The Analysis on a Test of Intensive Reading of English

2017-03-20 21:03宋萍
校园英语·中旬 2017年2期

宋萍

【Abstract】Five sections are included in this assignment: The first section introduces the reason why I was determined to evaluate a final-term test I have written. The second section presents the relevant literature on how to evaluate a language test appropriately. Then I describe my context where the test was taken in the third section. Section four is my analysis of the test in the light of LT theories and a conclusion is made in the last section.

【Key words】Intensive Reading of English; Analysis on a Test

1. Introduction

I have been teaching for nine years in this module paper is that in Tongren University, Comprehensive English is the first core course approved by Education Office of Guizhou Province. The teaching materials we use in this course, such as syllabus, PPT, assignments and testing item bank will be promoted to other colleges and universities in Guizhou Province. Therefore, it is especially essential to design excellent tests by continuous assessments by myself or my peers as a part of the construction of the core course.

2. Literature Review

2.1 The definition of LT

Bachman introduced the fundamental concepts of measurement including the terms “measurement” “evaluation” and “test”, also presented how these were distinct form each other (Bachman, 1990 pp18-23). Consequently, Bachman takes Language Tests as “criterion measures of language abilities in second language acquisition research” (Bachman, 1990 p2). Here language abilities are viewed as “a set of finite components—grammar, vocabulary, pronunciation, and spelling-that were realized as four skills—listening, speaking, reading and writing” (Bachman & Palmer 1996 p4) Zeng Yongqiang defined a test as “a standardized procedure for sampling behavior and describing it with categories or scores”

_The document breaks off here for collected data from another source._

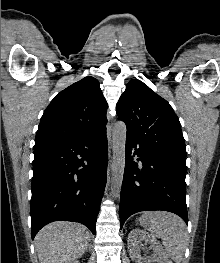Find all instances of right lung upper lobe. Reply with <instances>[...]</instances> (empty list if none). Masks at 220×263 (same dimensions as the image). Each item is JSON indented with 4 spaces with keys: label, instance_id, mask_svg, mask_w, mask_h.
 Segmentation results:
<instances>
[{
    "label": "right lung upper lobe",
    "instance_id": "obj_1",
    "mask_svg": "<svg viewBox=\"0 0 220 263\" xmlns=\"http://www.w3.org/2000/svg\"><path fill=\"white\" fill-rule=\"evenodd\" d=\"M107 103L93 77L61 91L43 113L35 145L97 135L106 130Z\"/></svg>",
    "mask_w": 220,
    "mask_h": 263
}]
</instances>
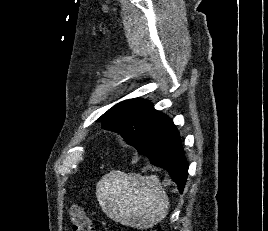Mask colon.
<instances>
[{
  "label": "colon",
  "mask_w": 268,
  "mask_h": 231,
  "mask_svg": "<svg viewBox=\"0 0 268 231\" xmlns=\"http://www.w3.org/2000/svg\"><path fill=\"white\" fill-rule=\"evenodd\" d=\"M70 223L73 231H93L90 217L79 205H72L69 211Z\"/></svg>",
  "instance_id": "1"
}]
</instances>
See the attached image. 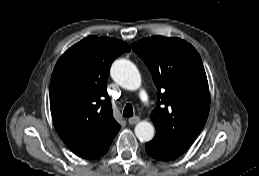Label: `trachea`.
<instances>
[{
    "label": "trachea",
    "mask_w": 259,
    "mask_h": 176,
    "mask_svg": "<svg viewBox=\"0 0 259 176\" xmlns=\"http://www.w3.org/2000/svg\"><path fill=\"white\" fill-rule=\"evenodd\" d=\"M124 117H132L133 116V107L131 104H127L123 111Z\"/></svg>",
    "instance_id": "1"
}]
</instances>
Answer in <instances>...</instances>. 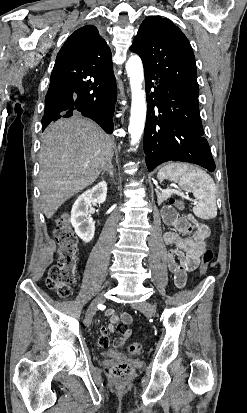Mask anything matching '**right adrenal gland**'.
Instances as JSON below:
<instances>
[{
  "label": "right adrenal gland",
  "instance_id": "obj_1",
  "mask_svg": "<svg viewBox=\"0 0 247 413\" xmlns=\"http://www.w3.org/2000/svg\"><path fill=\"white\" fill-rule=\"evenodd\" d=\"M104 172H108L109 176H114V166L112 164V160H108L106 168L101 170V174H104Z\"/></svg>",
  "mask_w": 247,
  "mask_h": 413
}]
</instances>
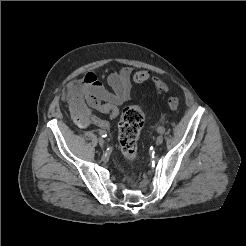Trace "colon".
<instances>
[{
    "mask_svg": "<svg viewBox=\"0 0 246 246\" xmlns=\"http://www.w3.org/2000/svg\"><path fill=\"white\" fill-rule=\"evenodd\" d=\"M150 78L159 93L163 94L168 91L167 84L161 78L151 77V74L146 70L137 71L133 75L134 82L138 84L144 83ZM167 105L170 110L177 111L180 100L178 97L170 96L167 99ZM144 119V113L139 106L131 105L122 110L119 122V144L124 158L130 163L135 162L138 157L137 141Z\"/></svg>",
    "mask_w": 246,
    "mask_h": 246,
    "instance_id": "colon-1",
    "label": "colon"
}]
</instances>
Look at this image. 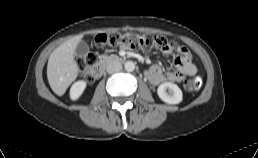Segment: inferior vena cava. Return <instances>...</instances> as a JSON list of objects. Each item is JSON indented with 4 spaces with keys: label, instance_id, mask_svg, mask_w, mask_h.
Segmentation results:
<instances>
[{
    "label": "inferior vena cava",
    "instance_id": "obj_1",
    "mask_svg": "<svg viewBox=\"0 0 258 158\" xmlns=\"http://www.w3.org/2000/svg\"><path fill=\"white\" fill-rule=\"evenodd\" d=\"M122 69V65L119 61L112 62L107 65L106 71L109 74H113L115 72H119Z\"/></svg>",
    "mask_w": 258,
    "mask_h": 158
}]
</instances>
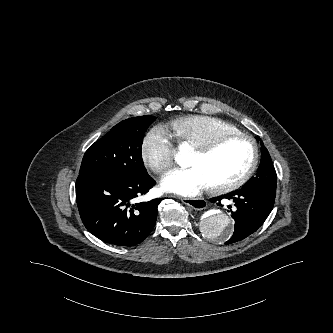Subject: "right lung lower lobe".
<instances>
[{"instance_id": "98d812e1", "label": "right lung lower lobe", "mask_w": 333, "mask_h": 333, "mask_svg": "<svg viewBox=\"0 0 333 333\" xmlns=\"http://www.w3.org/2000/svg\"><path fill=\"white\" fill-rule=\"evenodd\" d=\"M155 181L148 175L129 178L118 175L79 176L76 201L86 229L115 246H134L152 231L162 199L134 203Z\"/></svg>"}]
</instances>
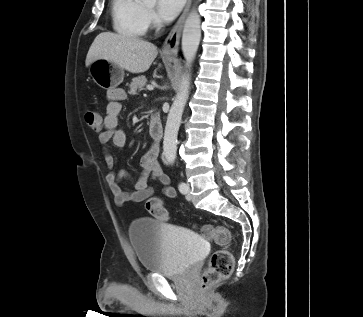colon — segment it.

(Zeng Yongqiang, 2006). Accordingly, LT can be understood as an instrument to measure learners and teachers performance in language learning.

2.2 What is reliability in LT?

Wood, Henning and Bachmans views on reliability in LT

Name View on Reliability in LT

Robert Wood “Reliability is concerned with the consistency of examinee performance” (1993, p132).

Henning. G “Reliability has to do with accuracy of measurement. This kind of accuracy is reflected in the obtaining of similar results when measurement is repeated on different occasions or with different instruments or by different persons. This characteristic of reliability is sometimes termed as consistency” (1987, p73).

“Reliability has been shown to be another word for consistency of measurement.” (1987, p75)

Lyle F. Bachman Reliability can be defined as “consistency of measurement” and believes “a reliable test score will be consistent across different characteristics of the testing situation” (1996, p19).

2.3 What is construct validity in LT?

Henning 1987 defines validity as “general refers to the appropriateness of a given test or any of its component parts as a measure of what it is purported to measure” (1987, p 89), and he also identifies threats to test validity, such as invalid application of tests, inappropriate selection of content, imperfect cooperation of the examinee, inappropriate referent or norming population, poor criterion selection, sample truncation and use of invalid constructs. (1987 pp91-93)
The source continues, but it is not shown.